Let's say there was major seismic activity during this time which was very likely as Mt. Shasta was a big instigator of western catastrophes then. Around 10,000 years ago (key time for Pleistocene lakes disappearance), Mt. Shasta was extremely active. It was around 9000 years ago when giant Lake Lahontan in Northern Nevada disappeared.
Lakes begin to bleed into the underground caverns of sandstone usually found in seismic areas and lava tubes left by Mt. Shasta. They empty at a strangely fast rate for supposed climate change. Let's take a look at how long it took for Las Vegas to use up Lake Mead's water supply during a natural period of climate change. Imagine if Lake Mead had an open seam?
Now, without water on the surface of the land, the area becomes hotter.
Where did the water go? Well, look at the map of Armagosa River (2nd pic) in Death Valley. It runs underground now where a lake used to be.
In fact. Devil's Hole in Death Valley, a deep resource of water so dangerous people have died trying to explore it, has a pup fish that also is seen in Lake Titecaca in Bolivia.
Oddly, when researching giant cultures, the reported giants on Nevada's Lake Lahontan road reed boats. The paiutes spoke of Hav-Musuvs using boats to trade with some faraway land. Lake Titecaca tribes today still live on reed boats....
When there is an earthquake south of our border, the water in Devil's Hole sloshes.
The remains of the giant ancient Northern Nevada lake, Lake Lahontan, are found in Pyramid Lake and Walker Lake.
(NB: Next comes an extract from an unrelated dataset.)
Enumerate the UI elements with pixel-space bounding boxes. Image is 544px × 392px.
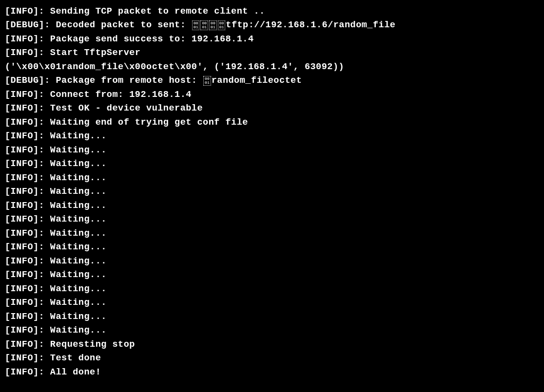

Interestingly, Walker Lake is used as a submarine test facility (in the desert no less). These are right along the Walker Lane fault line.
What else may remain below in the caverns besides perhaps enough water to make the west wetter and cooler again? I'd put my bets on ancient giants....
This post is in loving dedication to researcher Dennis Guern who supported my theory and added much to the discussion.
Lovelock Cave, Nevada
(use my search bar to find many more research posts involving Dennis Guern's research)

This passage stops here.